Re: Linux-2.1.129.. - Rik van Riel

linux-mm.kvack.org archive mirror
 help / color / mirror / Atom feed

From: Rik van Riel <H.H.vanRiel@phys.uu.nl>
To: "Stephen C. Tweedie" <sct@redhat.com>
Cc: Linus Torvalds <torvalds@transmeta.com>,
	"Dr. Werner Fink" <werner@suse.de>,
	Kernel Mailing List <linux-kernel@vger.rutgers.edu>,
	linux-mm <linux-mm@kvack.org>
Subject: Re: Linux-2.1.129..
Date: Mon, 23 Nov 1998 21:12:20 +0100 (CET)	[thread overview]
Message-ID: <Pine.LNX.3.96.981123204943.417I-100000@mirkwood.dummy.home> (raw)
In-Reply-To: <199811231713.RAA17361@dax.scot.redhat.com>

On Mon, 23 Nov 1998, Stephen C. Tweedie wrote:

> So, I have still seen no cases where overall performance with no
> page cache aging was better than performance with it.  However, with
> the swap aging removed as well, we seem to have a page/swap balance
> which doesn't work well on 64MB.  To be honest, I just haven't spent
> much time playing with swap page aging since the early kswap work,
> and that was all done before the page cache was added. 

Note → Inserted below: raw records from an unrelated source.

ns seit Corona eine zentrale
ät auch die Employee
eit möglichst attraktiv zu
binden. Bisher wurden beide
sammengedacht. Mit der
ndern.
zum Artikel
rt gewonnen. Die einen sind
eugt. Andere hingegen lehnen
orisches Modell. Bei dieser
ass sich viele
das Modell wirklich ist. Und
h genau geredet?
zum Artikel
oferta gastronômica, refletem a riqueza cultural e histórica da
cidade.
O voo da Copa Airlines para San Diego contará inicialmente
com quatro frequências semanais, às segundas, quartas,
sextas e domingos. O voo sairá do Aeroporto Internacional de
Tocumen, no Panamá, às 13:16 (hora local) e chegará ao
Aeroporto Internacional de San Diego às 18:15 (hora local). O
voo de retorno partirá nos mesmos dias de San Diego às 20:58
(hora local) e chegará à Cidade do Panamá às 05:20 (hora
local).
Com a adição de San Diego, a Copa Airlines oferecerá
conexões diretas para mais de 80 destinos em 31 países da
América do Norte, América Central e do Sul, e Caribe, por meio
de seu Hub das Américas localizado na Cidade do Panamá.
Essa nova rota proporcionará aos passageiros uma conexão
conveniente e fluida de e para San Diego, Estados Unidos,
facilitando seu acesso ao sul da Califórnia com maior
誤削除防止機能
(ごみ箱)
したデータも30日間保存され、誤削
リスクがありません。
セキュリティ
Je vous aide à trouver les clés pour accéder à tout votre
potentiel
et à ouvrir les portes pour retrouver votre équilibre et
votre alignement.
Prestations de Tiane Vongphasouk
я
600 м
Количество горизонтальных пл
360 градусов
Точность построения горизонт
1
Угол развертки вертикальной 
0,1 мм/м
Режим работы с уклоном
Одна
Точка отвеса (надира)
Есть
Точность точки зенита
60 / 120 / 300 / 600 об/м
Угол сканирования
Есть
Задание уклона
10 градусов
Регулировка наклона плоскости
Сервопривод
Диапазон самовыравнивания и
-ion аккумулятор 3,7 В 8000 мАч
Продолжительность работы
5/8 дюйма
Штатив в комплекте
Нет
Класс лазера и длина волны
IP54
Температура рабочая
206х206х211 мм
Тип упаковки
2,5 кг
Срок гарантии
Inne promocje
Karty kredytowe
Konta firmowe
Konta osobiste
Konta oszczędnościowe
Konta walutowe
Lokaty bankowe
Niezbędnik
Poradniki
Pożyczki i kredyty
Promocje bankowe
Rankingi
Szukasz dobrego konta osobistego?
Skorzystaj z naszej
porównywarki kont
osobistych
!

What way does the balance go? Too much cache/buffer memory
can be 'fixed' by adjusting the settings in /proc/sys/vm/*
(yes, I know it goes against your principles, but some folks
need special behaviour for special-purpose systems anyway)

> On Thu, 19 Nov 1998 22:58:30 +0100 (CET), Rik van Riel
> <H.H.vanRiel@phys.uu.nl> said:
> 
> > It was certainly a huge win when page aging was implemented, but we
> > mainly felt that because there used to be an obscure bug in vmscan.c,
> > causing the kernel to always start scanning at the start of the
> > process' address space.
> 
> Rik, you keep asserting this but I have never understood it.  I have
> asked you several times for a precise description of what benchmarks
> improved when page cache aging was added,

I mean the addition of page aging in kernel version 1.2.x.

Back then there certainly was a big improvement vs 1.1.x,
but unfortunately I was not really into kernel hacking
back then (I didn't even have a Net connection) so I
might have misunderstood things...

> And the "obscure bug" you describe was never there: I've said to you
> more than once that you were misreading the source, and that the
> field you pointed to which was being reset to zero at the start of
> the swapout loop was *guaranteed* to be overwritten with the last
> address scanned before we exited that loop. 

Nevertheless I observed a much more stable and less thash-
prone system with my small patch included.

> swap_out_pmd(), there is a line
> 
> 		tsk->swap_address = address + PAGE_SIZE;

Hmm, this means that it should work as you say. The
system seemed to be much more thash-prone however...(?)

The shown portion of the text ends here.